What is the social scene like?

There are a lot of drugs and alcohol and partying. In the school I went to there were a lot of kids who grew up at Chenrezig, and probably the hardest thing for me is seeing these kids I know who had a Dharma upbringing get lost in drugs. To see their hearts not really in it is the hardest thing for me.

Are you interested in getting a job, getting married, having a family?

On a conventional level, what I would like to do is teach English to Tibetan kids in Tibet. One of my teachers, Namkhai Norbu Rinpoche, set up a program in Tibet called ASIA that’s building schools and hospitals in Tibet, and they work with the Tibetan government to get human rights. He was telling me about this and sort of suggested that when I finish school I could teach English. I would like to help out in Third World countries.

But on an ultimate level, I want to be the best yogini ever! That’s one of my dreams.

If you had a choice, would you choose the yogini path over anything conventional?

I think I can do both. To some extent I think the ultimate will come, but you have to wait for it a bit. You can’t push it. It’s in the future, but you also have to work on it now, inside yourself – you have to prepare yourself before you take that leap. I think doing conventional things can strengthen you to do the ultimate. That’s my theory.

Do you have a wish to do retreat?

Yes. On my last school holiday I did retreat, and I’m hoping that in five weeks when my holidays come up I will be able to do two weeks’ retreat. There are also eight nyung-näs coming up, and I go to school two days a week, so I hope to do nyung-näs on the other days.

What do you get out of doing retreat?

Bliss! When I am out of retreat, I find I get so caught up in all these tangents, and will just recite my Dharma practice before I go to sleep because I am so tired – it’s really easy to make excuses to not practice hard. But when I’m in retreat I know I’ve got this many sessions to do, and they’re meant to be this long and I’ve got to recite this many mantras, so I’m just going to do it and enjoy it.

From your experience, have you seen qualities emerge as a result of doing this kind of meditation?

Oh, definitely. It’s hard to say what they are, because it’s hard to put it into words. When I look at myself when I was 12 or 13 and I look at myself now, and it is just not the same person at all!

Because I have always figured how young I am I will back myself and say, “Marie-Clare, you haven’t got that much time left, work harder!” Then someone will come along and say, “Wow, you’re only 17 – you’re so fortunate,” and they might be 50, having only just met the Dharma. That brings me back to earth and I see how fortunate I am.

Do you often get this sense of there not being much time?

Believing in impermanence and how every moment is so precious, no one really has time to waste. And being a practitioner, you don’t really have an excuse for not practicing. For myself I think I have to practice very hard.
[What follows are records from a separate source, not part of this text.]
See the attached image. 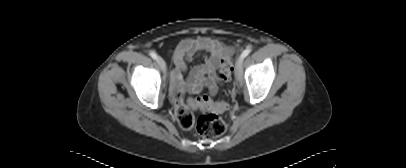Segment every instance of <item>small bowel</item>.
<instances>
[{"label": "small bowel", "mask_w": 406, "mask_h": 168, "mask_svg": "<svg viewBox=\"0 0 406 168\" xmlns=\"http://www.w3.org/2000/svg\"><path fill=\"white\" fill-rule=\"evenodd\" d=\"M232 52V47L210 38L183 40L172 53L175 65L172 72V94L184 88L183 73L187 70V61L198 54H205L206 61L191 70L188 83L194 93H200L204 87H207L209 95L215 96L218 90L217 69L221 60L230 56ZM201 98L210 100L207 96Z\"/></svg>", "instance_id": "small-bowel-1"}]
</instances>
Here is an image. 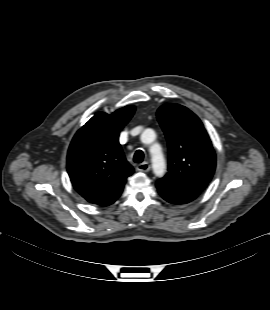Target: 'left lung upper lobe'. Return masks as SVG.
<instances>
[{
	"label": "left lung upper lobe",
	"mask_w": 270,
	"mask_h": 310,
	"mask_svg": "<svg viewBox=\"0 0 270 310\" xmlns=\"http://www.w3.org/2000/svg\"><path fill=\"white\" fill-rule=\"evenodd\" d=\"M157 118L169 148L168 173L159 180L182 188L205 189L213 177L216 158L200 119L177 104L161 106Z\"/></svg>",
	"instance_id": "1"
}]
</instances>
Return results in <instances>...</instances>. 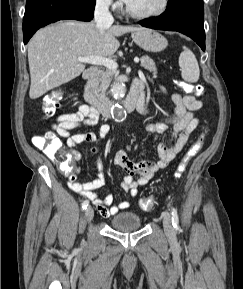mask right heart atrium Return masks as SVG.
<instances>
[{"instance_id":"right-heart-atrium-1","label":"right heart atrium","mask_w":243,"mask_h":289,"mask_svg":"<svg viewBox=\"0 0 243 289\" xmlns=\"http://www.w3.org/2000/svg\"><path fill=\"white\" fill-rule=\"evenodd\" d=\"M97 4L103 8L117 10L120 7L118 0H96Z\"/></svg>"}]
</instances>
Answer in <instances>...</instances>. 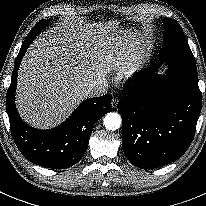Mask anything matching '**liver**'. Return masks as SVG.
Masks as SVG:
<instances>
[{"instance_id":"liver-1","label":"liver","mask_w":206,"mask_h":206,"mask_svg":"<svg viewBox=\"0 0 206 206\" xmlns=\"http://www.w3.org/2000/svg\"><path fill=\"white\" fill-rule=\"evenodd\" d=\"M139 43L113 23H65L31 44L18 70L16 104L22 119L54 127L88 97L87 89L133 61Z\"/></svg>"}]
</instances>
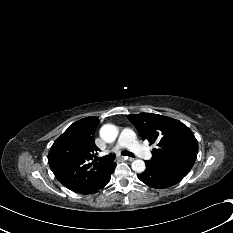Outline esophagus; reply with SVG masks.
I'll list each match as a JSON object with an SVG mask.
<instances>
[{"label":"esophagus","instance_id":"34e87169","mask_svg":"<svg viewBox=\"0 0 233 233\" xmlns=\"http://www.w3.org/2000/svg\"><path fill=\"white\" fill-rule=\"evenodd\" d=\"M124 160L132 162V161H134V158H132V157H124Z\"/></svg>","mask_w":233,"mask_h":233}]
</instances>
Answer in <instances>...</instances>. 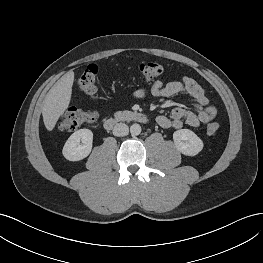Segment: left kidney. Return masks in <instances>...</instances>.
Wrapping results in <instances>:
<instances>
[{
  "label": "left kidney",
  "mask_w": 263,
  "mask_h": 263,
  "mask_svg": "<svg viewBox=\"0 0 263 263\" xmlns=\"http://www.w3.org/2000/svg\"><path fill=\"white\" fill-rule=\"evenodd\" d=\"M175 147L182 154L195 156L203 149V141L191 130L180 129L173 133Z\"/></svg>",
  "instance_id": "1"
}]
</instances>
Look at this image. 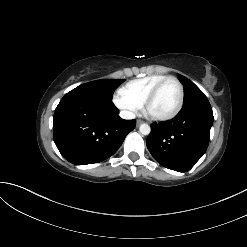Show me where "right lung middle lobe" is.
Instances as JSON below:
<instances>
[{"label":"right lung middle lobe","mask_w":247,"mask_h":247,"mask_svg":"<svg viewBox=\"0 0 247 247\" xmlns=\"http://www.w3.org/2000/svg\"><path fill=\"white\" fill-rule=\"evenodd\" d=\"M124 81V79L96 80L82 84L68 94H79L111 101L114 90Z\"/></svg>","instance_id":"right-lung-middle-lobe-1"}]
</instances>
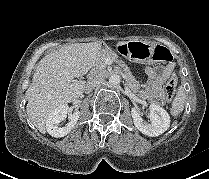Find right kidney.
Instances as JSON below:
<instances>
[{"instance_id": "ca27d5eb", "label": "right kidney", "mask_w": 209, "mask_h": 179, "mask_svg": "<svg viewBox=\"0 0 209 179\" xmlns=\"http://www.w3.org/2000/svg\"><path fill=\"white\" fill-rule=\"evenodd\" d=\"M68 109L69 107L67 104L60 105L48 115L46 120V130L52 137H64L75 127L80 117L79 111L70 114L69 122L64 127H59V123L67 118Z\"/></svg>"}]
</instances>
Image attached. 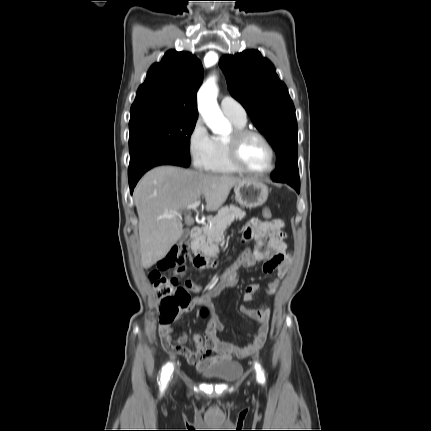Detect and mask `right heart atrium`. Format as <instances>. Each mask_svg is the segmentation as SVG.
Listing matches in <instances>:
<instances>
[{
    "mask_svg": "<svg viewBox=\"0 0 431 431\" xmlns=\"http://www.w3.org/2000/svg\"><path fill=\"white\" fill-rule=\"evenodd\" d=\"M188 153L194 168L210 170L216 153V140L208 132L202 119L194 122L187 136Z\"/></svg>",
    "mask_w": 431,
    "mask_h": 431,
    "instance_id": "obj_1",
    "label": "right heart atrium"
}]
</instances>
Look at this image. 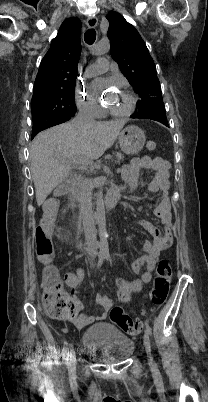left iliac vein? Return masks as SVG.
Here are the masks:
<instances>
[{"instance_id":"obj_1","label":"left iliac vein","mask_w":208,"mask_h":402,"mask_svg":"<svg viewBox=\"0 0 208 402\" xmlns=\"http://www.w3.org/2000/svg\"><path fill=\"white\" fill-rule=\"evenodd\" d=\"M143 339H144V347H145L146 353L148 355L149 363L152 364L153 357L151 354L150 338H149V334L147 333V331H145Z\"/></svg>"}]
</instances>
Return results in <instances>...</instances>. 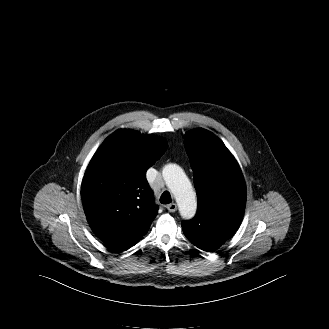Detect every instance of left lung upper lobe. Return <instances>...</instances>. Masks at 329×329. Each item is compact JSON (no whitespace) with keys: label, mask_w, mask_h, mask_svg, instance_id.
I'll list each match as a JSON object with an SVG mask.
<instances>
[{"label":"left lung upper lobe","mask_w":329,"mask_h":329,"mask_svg":"<svg viewBox=\"0 0 329 329\" xmlns=\"http://www.w3.org/2000/svg\"><path fill=\"white\" fill-rule=\"evenodd\" d=\"M194 172L198 209L191 221H183L185 236L193 242L231 236L242 221L246 186L241 169L224 143L205 129L184 136Z\"/></svg>","instance_id":"obj_1"}]
</instances>
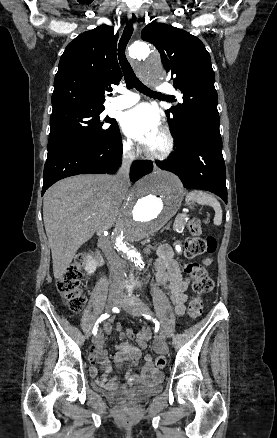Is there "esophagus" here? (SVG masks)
Instances as JSON below:
<instances>
[{
	"label": "esophagus",
	"instance_id": "1",
	"mask_svg": "<svg viewBox=\"0 0 277 438\" xmlns=\"http://www.w3.org/2000/svg\"><path fill=\"white\" fill-rule=\"evenodd\" d=\"M128 19L132 22L133 29L136 30L137 24H138V14H137V12L129 11L128 12Z\"/></svg>",
	"mask_w": 277,
	"mask_h": 438
}]
</instances>
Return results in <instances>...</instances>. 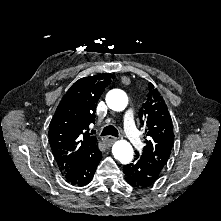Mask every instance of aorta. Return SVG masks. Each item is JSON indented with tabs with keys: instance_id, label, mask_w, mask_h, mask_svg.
Masks as SVG:
<instances>
[{
	"instance_id": "obj_1",
	"label": "aorta",
	"mask_w": 221,
	"mask_h": 221,
	"mask_svg": "<svg viewBox=\"0 0 221 221\" xmlns=\"http://www.w3.org/2000/svg\"><path fill=\"white\" fill-rule=\"evenodd\" d=\"M107 106L114 111H123L128 104L126 93L120 89H113L106 95ZM112 153L115 159L122 164H128L133 159V148L131 144L125 140H118L112 147Z\"/></svg>"
}]
</instances>
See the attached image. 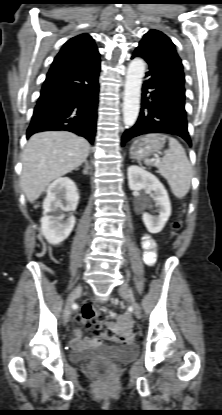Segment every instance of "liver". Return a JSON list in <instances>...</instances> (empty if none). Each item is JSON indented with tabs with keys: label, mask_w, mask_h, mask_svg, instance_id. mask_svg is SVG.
<instances>
[{
	"label": "liver",
	"mask_w": 222,
	"mask_h": 415,
	"mask_svg": "<svg viewBox=\"0 0 222 415\" xmlns=\"http://www.w3.org/2000/svg\"><path fill=\"white\" fill-rule=\"evenodd\" d=\"M89 142L67 131H47L33 135L23 152L20 185L33 203L55 179L86 161Z\"/></svg>",
	"instance_id": "6515ba94"
}]
</instances>
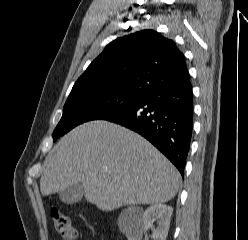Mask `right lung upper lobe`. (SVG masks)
Listing matches in <instances>:
<instances>
[{"mask_svg": "<svg viewBox=\"0 0 248 240\" xmlns=\"http://www.w3.org/2000/svg\"><path fill=\"white\" fill-rule=\"evenodd\" d=\"M188 76L185 57L174 41L143 30L109 43L72 90L112 88L145 96Z\"/></svg>", "mask_w": 248, "mask_h": 240, "instance_id": "obj_1", "label": "right lung upper lobe"}]
</instances>
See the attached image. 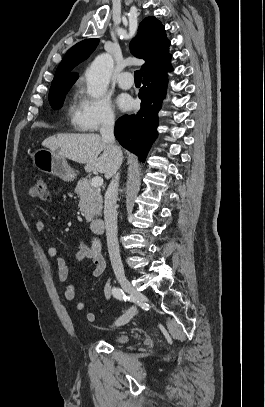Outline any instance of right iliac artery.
<instances>
[{"instance_id": "82829eb1", "label": "right iliac artery", "mask_w": 265, "mask_h": 407, "mask_svg": "<svg viewBox=\"0 0 265 407\" xmlns=\"http://www.w3.org/2000/svg\"><path fill=\"white\" fill-rule=\"evenodd\" d=\"M112 294L118 300H124L125 301L127 299L124 291L122 289L118 288V287H114L112 289Z\"/></svg>"}]
</instances>
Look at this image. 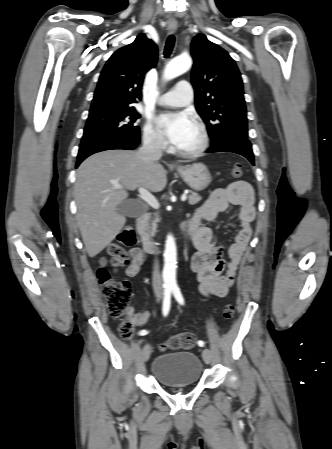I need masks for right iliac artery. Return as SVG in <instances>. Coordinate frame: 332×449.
<instances>
[{"label":"right iliac artery","instance_id":"1","mask_svg":"<svg viewBox=\"0 0 332 449\" xmlns=\"http://www.w3.org/2000/svg\"><path fill=\"white\" fill-rule=\"evenodd\" d=\"M171 293L172 290L170 287H165L164 289V298H163V307H162V311H163V315L166 316L169 313L170 310V304H171ZM148 334L147 330H141L139 332V335L144 336Z\"/></svg>","mask_w":332,"mask_h":449}]
</instances>
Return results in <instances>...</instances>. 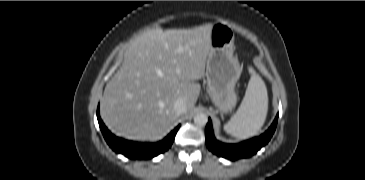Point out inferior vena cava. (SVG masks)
Instances as JSON below:
<instances>
[{
    "mask_svg": "<svg viewBox=\"0 0 365 180\" xmlns=\"http://www.w3.org/2000/svg\"><path fill=\"white\" fill-rule=\"evenodd\" d=\"M174 111L178 116L186 113L187 107L184 99L182 98L176 99V101L174 102Z\"/></svg>",
    "mask_w": 365,
    "mask_h": 180,
    "instance_id": "obj_1",
    "label": "inferior vena cava"
}]
</instances>
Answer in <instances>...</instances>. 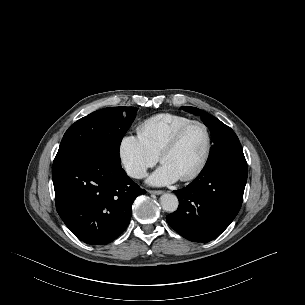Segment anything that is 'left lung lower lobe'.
I'll return each mask as SVG.
<instances>
[{"mask_svg":"<svg viewBox=\"0 0 305 305\" xmlns=\"http://www.w3.org/2000/svg\"><path fill=\"white\" fill-rule=\"evenodd\" d=\"M247 174L243 151L206 165L191 184L174 191L179 207L166 217L167 222L190 241L215 239L240 210Z\"/></svg>","mask_w":305,"mask_h":305,"instance_id":"0a47b994","label":"left lung lower lobe"}]
</instances>
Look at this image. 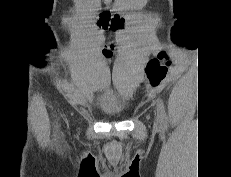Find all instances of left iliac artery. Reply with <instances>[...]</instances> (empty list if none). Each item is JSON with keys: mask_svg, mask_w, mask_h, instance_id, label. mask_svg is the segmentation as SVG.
Wrapping results in <instances>:
<instances>
[{"mask_svg": "<svg viewBox=\"0 0 231 177\" xmlns=\"http://www.w3.org/2000/svg\"><path fill=\"white\" fill-rule=\"evenodd\" d=\"M157 111H158V114L161 118V122H162L163 126L166 128L167 127V117H166V113H165L164 104H163L161 99L157 100Z\"/></svg>", "mask_w": 231, "mask_h": 177, "instance_id": "44dca946", "label": "left iliac artery"}]
</instances>
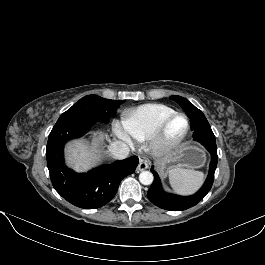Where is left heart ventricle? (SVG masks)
I'll use <instances>...</instances> for the list:
<instances>
[{"label":"left heart ventricle","mask_w":265,"mask_h":265,"mask_svg":"<svg viewBox=\"0 0 265 265\" xmlns=\"http://www.w3.org/2000/svg\"><path fill=\"white\" fill-rule=\"evenodd\" d=\"M185 128V120L180 116L174 117L169 123L165 136L167 139L172 140L181 135Z\"/></svg>","instance_id":"b2bd125f"}]
</instances>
And I think if you can become familiar with everything when you’re young, it is so great, and you can keep and maintain that when you get older. Life is so short anyway.

If you could introduce one element of Dharma to a group that had none, what would you pick?

For me, one would be compassion and wisdom. It’s hard if you just introduce one part of it, because there is so much. If you introduced some impermanence in with that at the same time, I think it’s really important.

I see a lot of Westerners divided their time into, “This is my Dharma practice and this is my non-Dharma practice – I’m practicing Dharma when I am in the gompa meditating, I am not practicing Dharma when I drive my car to work in the morning.” I would probably say, “Look at wisdom, look at compassion,” and I would stress that you practice this every moment of your life – this is when you are fighting with your sister or you get a bad grade from the college that makes you really angry, or whatever. It’s every moment.